(Exercise input)

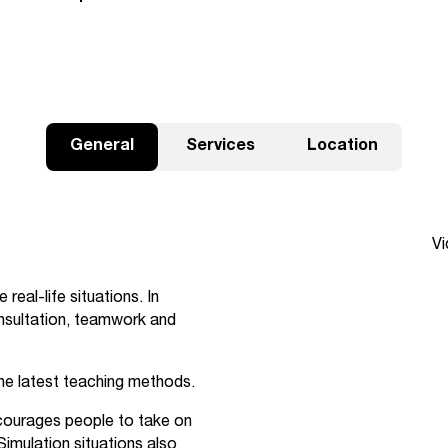
General
Services
Location
Sk
Vi
real-life situations. In
onsultation, teamwork and
he latest teaching methods.
courages people to take on
Simulation situations also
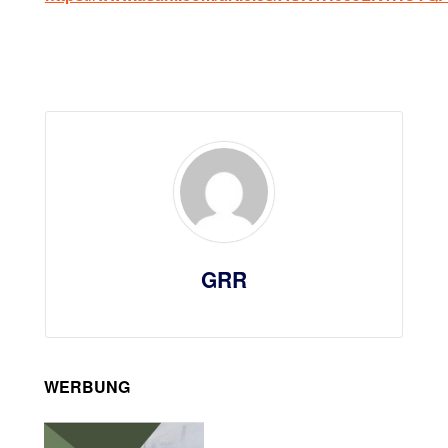
GRR
WERBUNG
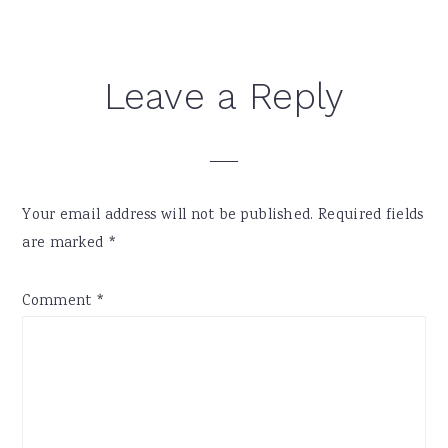
Reader
Leave a Reply
Interactions
Your email address will not be published.
Required fields
are marked
*
Comment
*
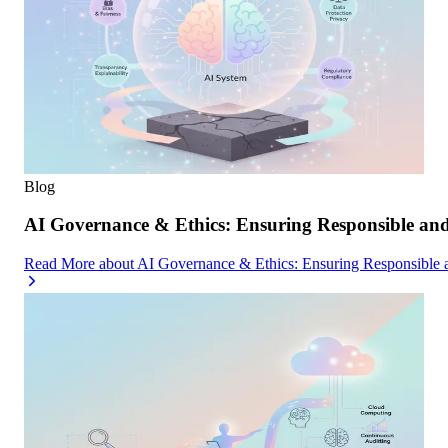
Blog
AI Governance & Ethics: Ensuring Responsible an
Read More
about
AI Governance & Ethics: Ensuring Responsible 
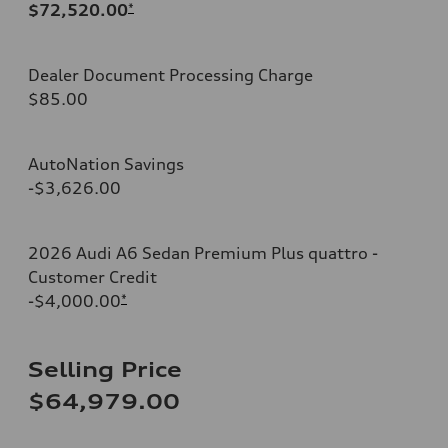
$72,520.00
*
Dealer Document Processing Charge
$85.00
AutoNation Savings
-$3,626.00
2026 Audi A6 Sedan Premium Plus quattro -
Customer Credit
-$4,000.00
*
Selling Price
$64,979.00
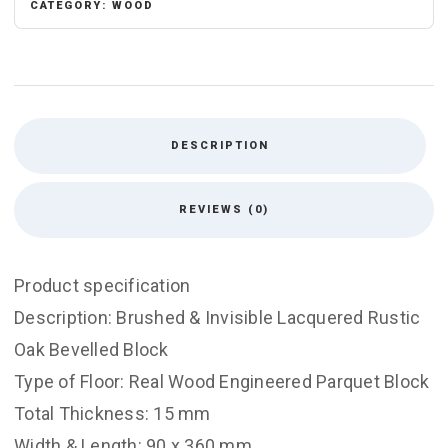
CATEGORY:
WOOD
DESCRIPTION
REVIEWS (0)
Product specification
Description: Brushed & Invisible Lacquered Rustic
Oak Bevelled Block
Type of Floor: Real Wood Engineered Parquet Block
Total Thickness: 15 mm
Width & Length: 90 x 360 mm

(End Exercise input)

▶ _Problem details_: Word for word, return the listing above; the pictures do not belong in the copy.

▶ _Your solution_:
General
Services
Location
Sk
Vi
real-life situations. In
onsultation, teamwork and
he latest teaching methods.
courages people to take on
Simulation situations also
GRR
WERBUNG
Reader
Leave a Reply
Interactions
Your email address will not be published.
Required fields
are marked
*
Comment
*
Blog
AI Governance & Ethics: Ensuring Responsible an
Read More
about
AI Governance & Ethics: Ensuring Responsible 
$72,520.00
*
Dealer Document Processing Charge
$85.00
AutoNation Savings
-$3,626.00
2026 Audi A6 Sedan Premium Plus quattro -
Customer Credit
-$4,000.00
*
Selling Price
$64,979.00
CATEGORY:
WOOD
DESCRIPTION
REVIEWS (0)
Product specification
Description: Brushed & Invisible Lacquered Rustic
Oak Bevelled Block
Type of Floor: Real Wood Engineered Parquet Block
Total Thickness: 15 mm
Width & Length: 90 x 360 mm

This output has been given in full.